On one occasion, after tennis club, I see her with this married guy just sitting on a bench hanging out instead of going home to their respective families. After this event, his wife showed up and played as his partner to keep a close eye on them. Now, she rarely lets him play with her or other female players.
I talked to my mom about this and we find it funny. I come home with stories about her and we both agree that she's definitely not a "girl's girl".

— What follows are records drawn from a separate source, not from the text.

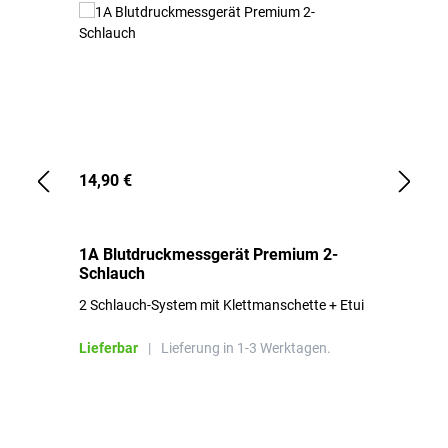
14,90 €
1,
1A Blutdruckmessgerät Premium 2-
1A
Schlauch
in
2 Schlauch-System mit Klettmanschette + Etui
To
Bl
Lieferbar
|
Lieferung in 1-3 Werktagen.
Li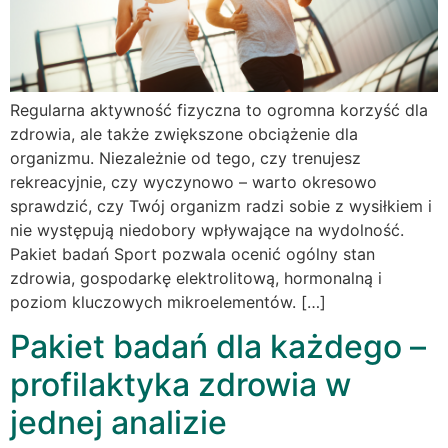
Regularna aktywność fizyczna to ogromna korzyść dla
zdrowia, ale także zwiększone obciążenie dla
organizmu. Niezależnie od tego, czy trenujesz
rekreacyjnie, czy wyczynowo – warto okresowo
sprawdzić, czy Twój organizm radzi sobie z wysiłkiem i
nie występują niedobory wpływające na wydolność.
Pakiet badań Sport pozwala ocenić ogólny stan
zdrowia, gospodarkę elektrolitową, hormonalną i
poziom kluczowych mikroelementów. […]
Pakiet badań dla każdego –
profilaktyka zdrowia w
jednej analizie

Today, I told my mom that she and I were the first ones at tennis club, and we had a mundane conversation about our week, but when a guy a showed up, she basically stopped talking to me mid-conversation to talk to the dude, and she also drove him home after tennis. My mother and I had a good laugh. It would make sense if a guy drove a girl home as friends, since he's being a gentleman, but it doesn't make sense for a grownass women with a husband and kids to go out of her way and drive a dude she plays tennis with home.
My mom's just like, there are woman in this world that are so boy crazy they'd drop everything and forget who they are all for a guy. In addition, had she not been married, it would have been perfectly fine that she approached all these guys, and enjoyed the male presence. But my mother finds her insane that a married women would engage in such behaviour.
My mother also said that women who don't like being in the company of other women feel threatened and judged by the group of women. Personally, I don't agree with this statement since I would always try to find other girl groups if I felt like I was not welcomed into their circle.
At first, I admired her for thoughts about being child free, and I thought she was a feminist. But now, she reminds me of the female version of Robert De Niro in Dirty Grandpa, and Leonardo Di Caprio dating tendencies/preferences.